Tchad : Paris hausse le ton, les rebelles aussi

Les rebelles tchadiens mettent « en garde la France contre toute intervention directe » dans le conflit qui les oppose au régime d’Idriss Déby. Nicolas Sarkozy a prévenu la veille, après le vote de l’ONU d’une déclaration appelant au « soutien au gouvernement du Tchad », qu’elle était prête à faire son devoir. Les ministres français des Affaires étrangères et de la Défense se sont voulus encore plus clairs ce mercredi.

Paris multiplie les gestes et les prises de paroles menaçantes à l’égard des rebelles tchadiens depuis que le Conseil de Sécurité de l’ONU a adopté, lundi, une déclaration non contraignante, à la demande de la France, appelant « les Etats membres à apporter leur soutien au gouvernement du Tchad ». « Maintenant qu’il y a la décision du Conseil de sécurité, il faut laisser le Tchad tranquille », a ainsi prévenu Nicolas Sarkozy ce mardi. « Si la France doit faire son devoir, elle le fera (…) Si le Tchad était victime d’une agression, la France aurait – je mets le conditionnel – les moyens de s’opposer à cette action », a insisté le président français.

Les rebelles sont loin : « Cela nous laisse un peu plus de marge »

Le « devoir » de la France, a précisé mercredi le ministre français des Affaires étrangères, Bernard Kouchner, « ce serait de protéger, peut-être maintenant de façon plus décisive si le besoin s’en faisait sentir, le gouvernement légal ». De son côté, le ministre de la Défense, Hervé Morin, qui a fait le voyage à N’Djamena pour porter « un message de soutien au président Déby », est allé encore plus loin dans la définition des velléités hexagonales.

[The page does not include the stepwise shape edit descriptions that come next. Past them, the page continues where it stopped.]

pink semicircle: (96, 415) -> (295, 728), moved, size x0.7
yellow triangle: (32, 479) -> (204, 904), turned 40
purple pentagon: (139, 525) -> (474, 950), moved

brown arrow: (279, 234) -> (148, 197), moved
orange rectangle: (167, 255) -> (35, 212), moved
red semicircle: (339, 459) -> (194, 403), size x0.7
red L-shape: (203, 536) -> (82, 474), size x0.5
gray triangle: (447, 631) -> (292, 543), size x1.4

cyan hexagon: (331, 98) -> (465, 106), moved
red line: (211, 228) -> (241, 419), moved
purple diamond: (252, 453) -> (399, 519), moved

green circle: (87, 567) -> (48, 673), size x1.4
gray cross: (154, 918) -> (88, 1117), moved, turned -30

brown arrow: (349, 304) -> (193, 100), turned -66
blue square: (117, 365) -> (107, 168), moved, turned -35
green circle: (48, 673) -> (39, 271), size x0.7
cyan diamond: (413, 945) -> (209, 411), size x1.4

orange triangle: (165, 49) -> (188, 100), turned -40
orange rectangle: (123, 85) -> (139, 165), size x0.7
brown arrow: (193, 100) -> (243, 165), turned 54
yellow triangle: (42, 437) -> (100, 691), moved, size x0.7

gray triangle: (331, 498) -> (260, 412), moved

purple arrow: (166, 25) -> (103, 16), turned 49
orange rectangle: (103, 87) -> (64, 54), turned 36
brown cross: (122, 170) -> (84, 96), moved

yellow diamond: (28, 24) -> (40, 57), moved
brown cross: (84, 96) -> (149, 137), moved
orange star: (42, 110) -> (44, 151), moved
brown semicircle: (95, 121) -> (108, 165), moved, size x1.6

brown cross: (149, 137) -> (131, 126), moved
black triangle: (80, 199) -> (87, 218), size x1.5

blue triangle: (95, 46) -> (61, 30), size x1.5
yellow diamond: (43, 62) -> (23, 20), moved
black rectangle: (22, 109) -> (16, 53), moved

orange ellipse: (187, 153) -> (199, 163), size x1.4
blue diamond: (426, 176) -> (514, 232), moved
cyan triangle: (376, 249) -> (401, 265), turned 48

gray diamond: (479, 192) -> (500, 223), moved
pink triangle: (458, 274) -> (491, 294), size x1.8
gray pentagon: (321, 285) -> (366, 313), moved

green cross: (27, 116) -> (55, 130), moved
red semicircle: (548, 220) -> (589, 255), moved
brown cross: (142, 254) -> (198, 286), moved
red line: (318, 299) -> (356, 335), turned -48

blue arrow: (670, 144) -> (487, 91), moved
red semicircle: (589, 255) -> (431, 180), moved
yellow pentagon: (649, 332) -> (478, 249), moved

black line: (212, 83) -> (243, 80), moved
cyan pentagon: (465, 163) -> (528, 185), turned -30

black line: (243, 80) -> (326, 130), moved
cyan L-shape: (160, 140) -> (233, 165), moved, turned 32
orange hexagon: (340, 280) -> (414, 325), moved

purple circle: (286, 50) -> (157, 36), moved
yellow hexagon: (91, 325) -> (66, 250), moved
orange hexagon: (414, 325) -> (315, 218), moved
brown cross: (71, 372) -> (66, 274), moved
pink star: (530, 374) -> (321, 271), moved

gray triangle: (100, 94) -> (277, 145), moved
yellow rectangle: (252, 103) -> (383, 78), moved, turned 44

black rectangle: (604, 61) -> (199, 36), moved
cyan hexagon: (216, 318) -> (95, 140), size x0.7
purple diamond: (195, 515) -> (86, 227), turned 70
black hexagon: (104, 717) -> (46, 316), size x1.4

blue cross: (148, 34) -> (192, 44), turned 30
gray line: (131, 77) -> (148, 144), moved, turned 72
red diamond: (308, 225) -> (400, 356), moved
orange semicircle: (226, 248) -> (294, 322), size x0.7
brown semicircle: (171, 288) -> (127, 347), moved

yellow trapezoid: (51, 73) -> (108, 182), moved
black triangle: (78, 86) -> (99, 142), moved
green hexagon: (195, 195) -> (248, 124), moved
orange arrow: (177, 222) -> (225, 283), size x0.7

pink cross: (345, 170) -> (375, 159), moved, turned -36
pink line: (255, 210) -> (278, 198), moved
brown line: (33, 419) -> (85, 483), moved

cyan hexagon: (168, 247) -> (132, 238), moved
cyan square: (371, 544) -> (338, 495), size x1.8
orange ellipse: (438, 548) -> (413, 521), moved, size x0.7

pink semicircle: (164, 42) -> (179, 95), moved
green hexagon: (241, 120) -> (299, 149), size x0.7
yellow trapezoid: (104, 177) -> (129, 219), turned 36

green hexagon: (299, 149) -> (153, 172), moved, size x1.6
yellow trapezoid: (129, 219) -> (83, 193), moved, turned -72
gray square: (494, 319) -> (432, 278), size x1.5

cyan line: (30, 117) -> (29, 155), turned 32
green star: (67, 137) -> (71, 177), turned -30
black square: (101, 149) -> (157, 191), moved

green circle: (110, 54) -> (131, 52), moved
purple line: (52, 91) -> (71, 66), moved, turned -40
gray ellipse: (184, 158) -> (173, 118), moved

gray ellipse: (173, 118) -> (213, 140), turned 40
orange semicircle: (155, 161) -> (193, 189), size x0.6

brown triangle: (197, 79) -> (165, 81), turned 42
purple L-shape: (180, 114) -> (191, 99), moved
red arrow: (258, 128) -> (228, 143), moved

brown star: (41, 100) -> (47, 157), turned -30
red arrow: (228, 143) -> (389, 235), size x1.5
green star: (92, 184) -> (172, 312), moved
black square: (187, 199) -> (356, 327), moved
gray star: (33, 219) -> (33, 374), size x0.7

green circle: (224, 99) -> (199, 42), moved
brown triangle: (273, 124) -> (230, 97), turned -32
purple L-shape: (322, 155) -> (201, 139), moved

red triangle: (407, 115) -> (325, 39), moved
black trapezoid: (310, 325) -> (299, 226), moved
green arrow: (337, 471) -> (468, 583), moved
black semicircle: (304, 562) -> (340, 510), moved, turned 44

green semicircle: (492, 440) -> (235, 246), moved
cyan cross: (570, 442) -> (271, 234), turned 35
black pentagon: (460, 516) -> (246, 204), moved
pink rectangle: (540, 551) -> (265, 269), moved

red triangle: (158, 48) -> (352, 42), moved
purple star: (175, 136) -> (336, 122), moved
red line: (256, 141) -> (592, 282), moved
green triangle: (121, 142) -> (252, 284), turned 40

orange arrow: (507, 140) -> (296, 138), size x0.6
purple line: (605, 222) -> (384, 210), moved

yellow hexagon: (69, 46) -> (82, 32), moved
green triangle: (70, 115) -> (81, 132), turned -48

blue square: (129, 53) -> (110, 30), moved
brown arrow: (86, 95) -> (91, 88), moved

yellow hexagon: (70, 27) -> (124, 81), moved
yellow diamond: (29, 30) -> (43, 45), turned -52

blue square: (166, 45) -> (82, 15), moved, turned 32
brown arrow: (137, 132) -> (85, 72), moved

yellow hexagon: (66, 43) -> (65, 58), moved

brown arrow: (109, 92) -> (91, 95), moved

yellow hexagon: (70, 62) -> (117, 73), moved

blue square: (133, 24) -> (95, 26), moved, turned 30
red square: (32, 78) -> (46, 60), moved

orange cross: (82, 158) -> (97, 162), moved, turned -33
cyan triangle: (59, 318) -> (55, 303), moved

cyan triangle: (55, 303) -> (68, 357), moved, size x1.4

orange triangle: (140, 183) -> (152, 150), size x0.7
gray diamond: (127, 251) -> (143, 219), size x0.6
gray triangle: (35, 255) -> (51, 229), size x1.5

« Pour l’instant, nous n’avons pas de nouvelles attaques prévisibles. On vient de faire un point d’opération, il y a en effet une colonne de soutien qui est en route mais elle se déplace lentement (…) Cela nous laisse un peu plus de marge de manoeuvre pour pouvoir éventuellement opérer ».

« Ca risque de très mal dégénérer » pour la France

De leur côté, les mouvements rebelles tchadiens, conscients qu’ils n’ont militairement aucune chance si la France entre en jeu plus qu’elle ne l’a fait jusque là, assurent mercredi que les menaces de Paris ne les « dissuadent pas ». « Nous mettons en garde la France contre toute intervention directe. Ca risque de très mal dégénérer pour elle, a menacé le porte-parole des groupes rebelles unifiés, Abderamane Koulamallah, auprès de l’AFP. Elle risque de perdre la face au Tchad et de mettre en danger la vie de tous ses ressortissants en Afrique ».

Les rebelles, qui ont accepté un cessez-le-feu sous la pression des médiateurs libyen et burkinabé, le temps que les civils fuient la zone de combat, déclarent se trouver actuellement à 70 Km de la capitale tchadienne. Des sources militaires françaises on affirmé mercredi qu’une colonne rebelle a été repérée en direction de la capitale, mais qu’elle se trouvait encore à 200 Km de la frontière soudanaise, soit environ 600 Km de N’Djamena.

Selon le site Internet Dabio.net, de violents affrontements auraient eu lieu entre cette colonne et un groupe de rebelles soudanais du Darfour venus soutenir Idriss Déby, à Oum Hajer, à 140 Km de la ville d’Abéché. Les premiers en seraient sortis vainqueurs.